*** Opening of GIVEN DATA ***

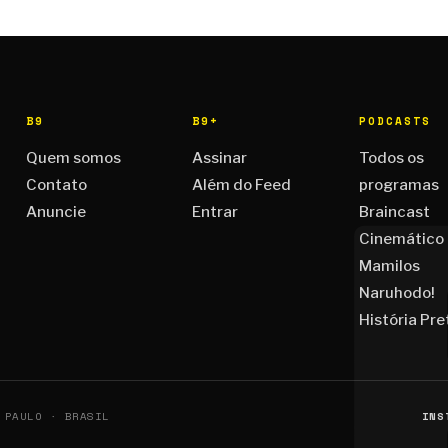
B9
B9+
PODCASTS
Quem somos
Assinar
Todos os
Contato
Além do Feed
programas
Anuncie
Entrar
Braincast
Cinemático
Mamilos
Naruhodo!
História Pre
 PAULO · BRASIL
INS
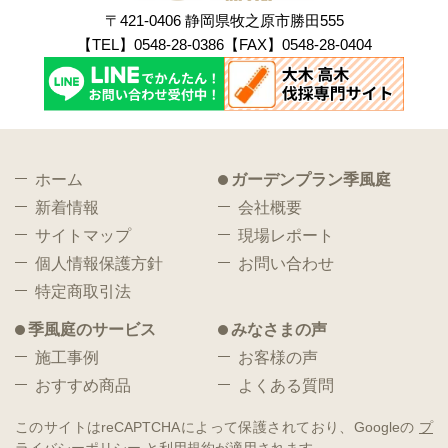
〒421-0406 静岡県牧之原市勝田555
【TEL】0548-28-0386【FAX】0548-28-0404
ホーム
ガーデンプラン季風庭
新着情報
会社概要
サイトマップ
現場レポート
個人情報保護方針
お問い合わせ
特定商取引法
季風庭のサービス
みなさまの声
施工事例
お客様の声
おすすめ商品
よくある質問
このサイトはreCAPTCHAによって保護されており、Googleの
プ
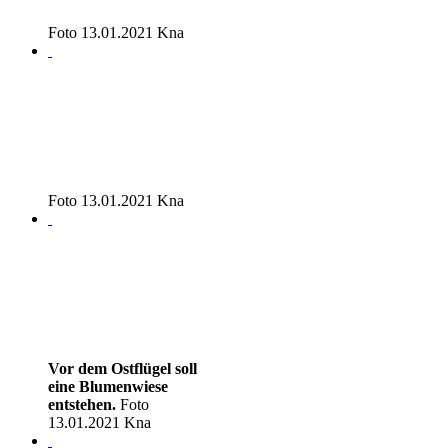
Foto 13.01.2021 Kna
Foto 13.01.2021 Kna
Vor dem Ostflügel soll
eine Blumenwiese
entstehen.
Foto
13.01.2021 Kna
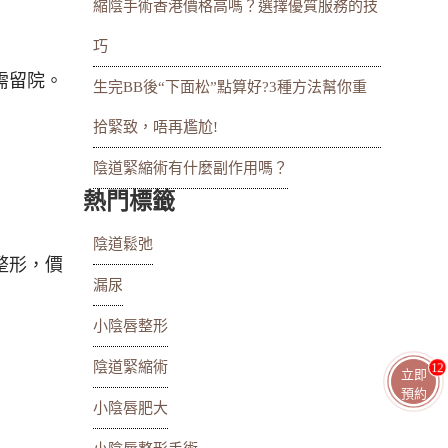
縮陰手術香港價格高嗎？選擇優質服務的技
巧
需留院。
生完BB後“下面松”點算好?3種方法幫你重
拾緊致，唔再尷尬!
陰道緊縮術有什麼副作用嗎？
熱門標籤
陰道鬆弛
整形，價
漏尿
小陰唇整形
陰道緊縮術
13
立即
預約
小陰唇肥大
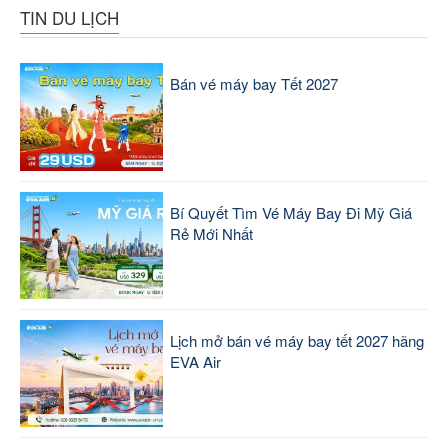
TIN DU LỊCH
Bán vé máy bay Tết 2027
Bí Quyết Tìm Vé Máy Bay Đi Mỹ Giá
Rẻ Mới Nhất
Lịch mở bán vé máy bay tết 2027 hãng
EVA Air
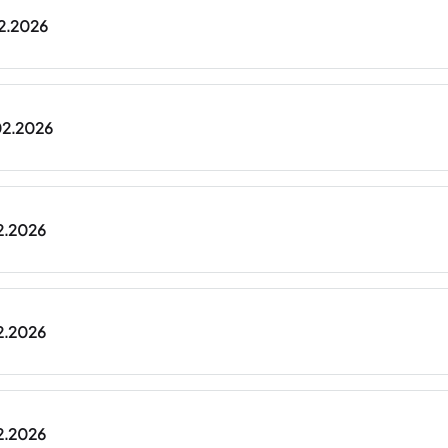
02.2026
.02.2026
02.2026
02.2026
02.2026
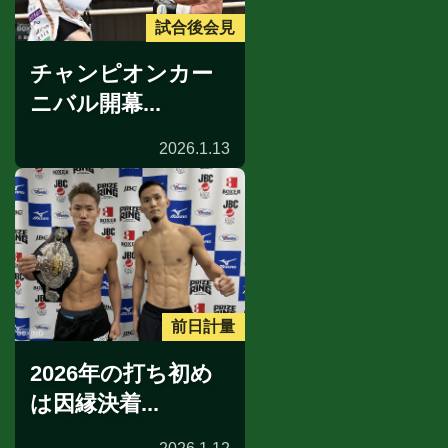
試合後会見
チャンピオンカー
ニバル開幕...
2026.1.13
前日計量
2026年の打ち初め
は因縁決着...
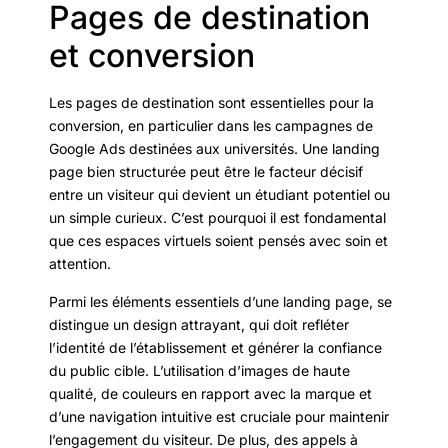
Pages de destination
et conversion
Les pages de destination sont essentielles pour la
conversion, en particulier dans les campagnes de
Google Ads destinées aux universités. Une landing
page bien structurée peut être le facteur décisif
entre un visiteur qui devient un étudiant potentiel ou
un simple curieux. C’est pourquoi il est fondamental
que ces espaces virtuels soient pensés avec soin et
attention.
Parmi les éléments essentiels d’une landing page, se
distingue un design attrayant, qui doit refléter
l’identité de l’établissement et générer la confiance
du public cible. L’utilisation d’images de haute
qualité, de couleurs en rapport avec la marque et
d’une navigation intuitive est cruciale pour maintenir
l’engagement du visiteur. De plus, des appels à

*** Close of GIVEN DATA ***

[PROBLEM REQUIREMENTS] All of the material above should be set down again exactly, though not its pictures.

[REPLY]
B9
B9+
PODCASTS
Quem somos
Assinar
Todos os
Contato
Além do Feed
programas
Anuncie
Entrar
Braincast
Cinemático
Mamilos
Naruhodo!
História Pre
 PAULO · BRASIL
INS
〒421-0406 静岡県牧之原市勝田555
【TEL】0548-28-0386【FAX】0548-28-0404
ホーム
ガーデンプラン季風庭
新着情報
会社概要
サイトマップ
現場レポート
個人情報保護方針
お問い合わせ
特定商取引法
季風庭のサービス
みなさまの声
施工事例
お客様の声
おすすめ商品
よくある質問
このサイトはreCAPTCHAによって保護されており、Googleの
プ
Foto 13.01.2021 Kna
Foto 13.01.2021 Kna
Vor dem Ostflügel soll
eine Blumenwiese
entstehen.
Foto
13.01.2021 Kna
縮陰手術香港價格高嗎？選擇優質服務的技
巧
需留院。
生完BB後“下面松”點算好?3種方法幫你重
拾緊致，唔再尷尬!
陰道緊縮術有什麼副作用嗎？
熱門標籤
陰道鬆弛
整形，價
漏尿
小陰唇整形
陰道緊縮術
13
立即
預約
小陰唇肥大
TIN DU LỊCH
Bán vé máy bay Tết 2027
Bí Quyết Tìm Vé Máy Bay Đi Mỹ Giá
Rẻ Mới Nhất
Lịch mở bán vé máy bay tết 2027 hãng
EVA Air
02.2026
.02.2026
02.2026
02.2026
02.2026
試合後会見
チャンピオンカー
ニバル開幕...
2026.1.13
前日計量
2026年の打ち初め
は因縁決着...
Pages de destination
et conversion
Les pages de destination sont essentielles pour la
conversion, en particulier dans les campagnes de
Google Ads destinées aux universités. Une landing
page bien structurée peut être le facteur décisif
entre un visiteur qui devient un étudiant potentiel ou
un simple curieux. C’est pourquoi il est fondamental
que ces espaces virtuels soient pensés avec soin et
attention.
Parmi les éléments essentiels d’une landing page, se
distingue un design attrayant, qui doit refléter
l’identité de l’établissement et générer la confiance
du public cible. L’utilisation d’images de haute
qualité, de couleurs en rapport avec la marque et
d’une navigation intuitive est cruciale pour maintenir
l’engagement du visiteur. De plus, des appels à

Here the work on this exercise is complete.